As at Eastleigh, Lib Dem campaigners understand the axiomatic value of winning the economic argument. Hence SLF has also tabled an emergency Conference resolution calling for the following immediate steps – not a strategy, but urgent initiatives – to be taken:

. Get the builders building
. Get the banks lending to business
. Prevent a slash and burn approach to public spending
. Bring in the mansion tax.

While the third point relates specifically to the need to avoid further regressive cuts in the year 2015-16, the rest are not new. Indeed, they are consistent with the economic position taken by Liberal Democrats since the onset of the financial crisis.

It would be quite astonishing if a serious Keynesian political party were not to place them centre stage.

27 Responses to “Vince Cable’s New Statesman article makes plain the need for a new economic strategy”

  1. Newsbot9

    Yes, you keep calling the poor “druggies and alkies”. And keep claiming replacing benefits with far lower value vouchers is the same as giving *benefits* to employers.

    It’s bringing back the company store, rather. Which was outlawed in the UK by the truk acts over a century ago.

    Keep pushing your, as you admit, “half-cocked ideas about tickets recycled into pretend money”. Keep pushing it…how dare people need clothing or public transport in your world.

  2. Mick

    Practices which people did in the days of the barter economies. In the days before sophisticated national economies came about. It’s got nothing to do with anarchism, a comparatively recent disease, as Newsie well knows.

    And it can’t have escaped his notice that Luncheon Vouchers are still in use today as additional gifts, something quite apart from what the Truck Acts used to ban: http://www.luncheonvouchers.co.uk/organisation/howluncheonvoucherswork/pages/default.aspx

    And druggie and alkies ARE to be issued with vouchers if the Government has its way. And NOT all unemployed.

    But again, we think Newsbot’s just playing around.

  3. Newsbot9

    Yes, indeed, you’re trying introduce barter economy. And yes, keep describing anything outside your failed neoliberalism as a disease. It’s also a gross libel on past economies.

    And yes, they’re used *in addition*, not your plan of replacing money with them.

    And yes, keep trying to redefine the poor as druggies and alchies, and to limit their food intake even more! Gotta starve them in their world.

    And no, I’m quite serious about opposing genocidal butchers like you.

  4. Mick

    The government defines druggies and alkies as druggies and alkies! There’s lots of bitching about that, you must have noticed. Other unemployed will get their money as usual, whilst the boozebags and smackheads will be sorted out.

    http://www.huffingtonpost.co.uk/2012/05/23/benefits-iain-duncan-smith-alcoholics-drug-addicts_n_1539041.html

    And the barter economy?

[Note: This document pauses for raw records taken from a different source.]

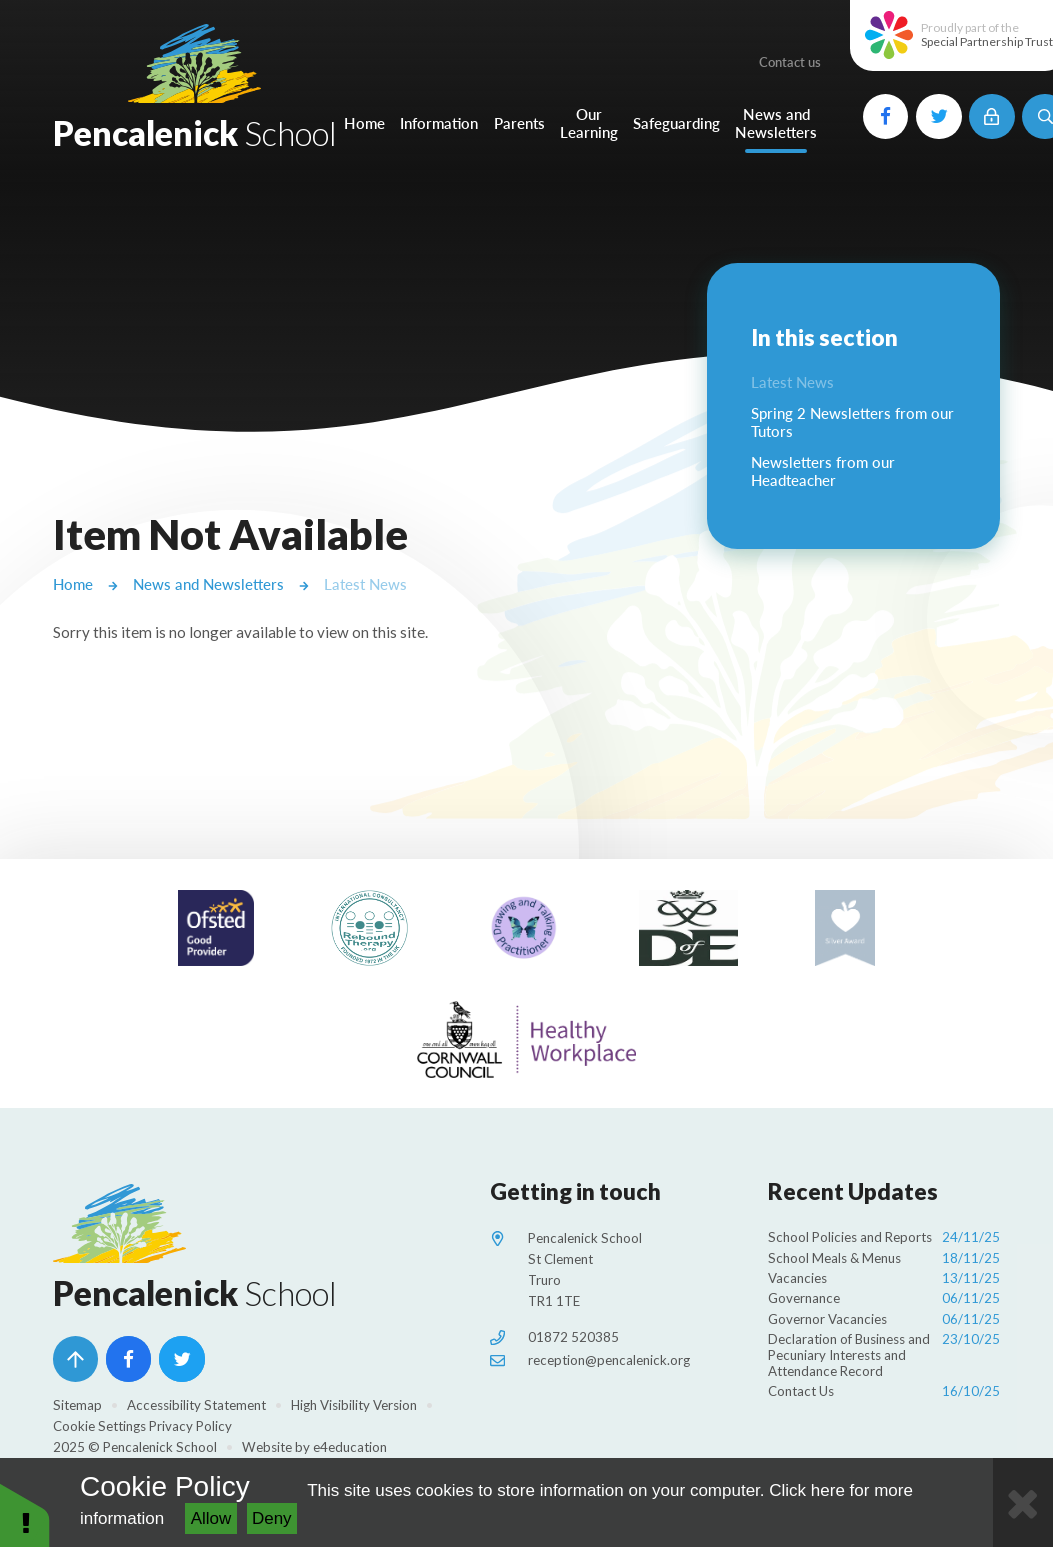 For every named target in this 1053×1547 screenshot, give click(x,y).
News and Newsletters (208, 584)
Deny (272, 1518)
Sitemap (77, 1405)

Sounds a bit mutualist to me………: http://mutualistalliance.tumblr.com/post/23989833707/mutualism-and-anarcho-capitalism-differences

    “Modern mutualists tend to be very interested in barter-economies.”

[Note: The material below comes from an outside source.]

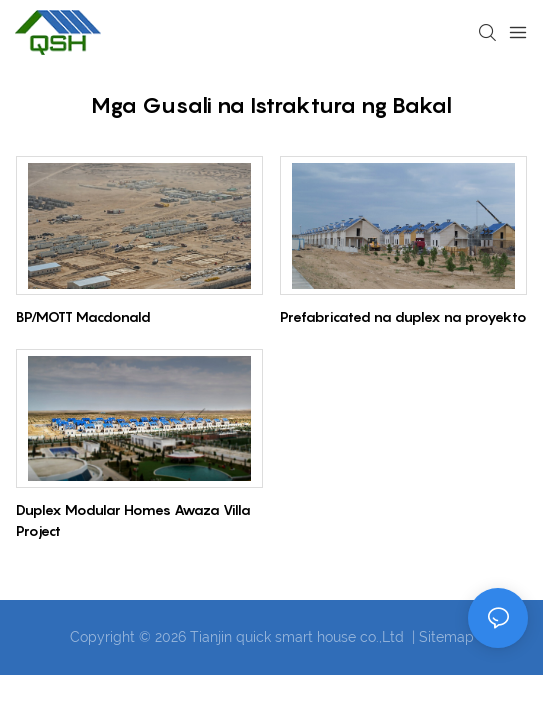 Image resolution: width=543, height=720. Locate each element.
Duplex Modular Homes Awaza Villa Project (133, 520)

    “And no, I’m quite serious about opposing genocidal butchers like you and your other multiple personalities.” You’re comedy gold, I’ll say it again!

  5. Newsbot9

    Yes, as I said, you’re defining the poor as druggies and alchies. Thanks for agreeing with me. And right, you keep praising how you’re removing cash from the poor, forcing them back to barter. Don’t worry, you’ll have them selling themselves into slavery soon enough.

    And thanks for linking a plan to punish people who don’t accept “treatment” for something which has not been medically diagnosed, but pushed on them by government rules. Social Darwinist. That’s a separate strand to your bow, quite apart from your attempts to bring back scrip as a replacement for wages.

    And ye, keep calling your murdering comedy. Your genocidal plans are not funny. Keep lacking anything resembling that human thing, “empathy”. And no, again, I’m not interested in your shill posts on other sites, said it before.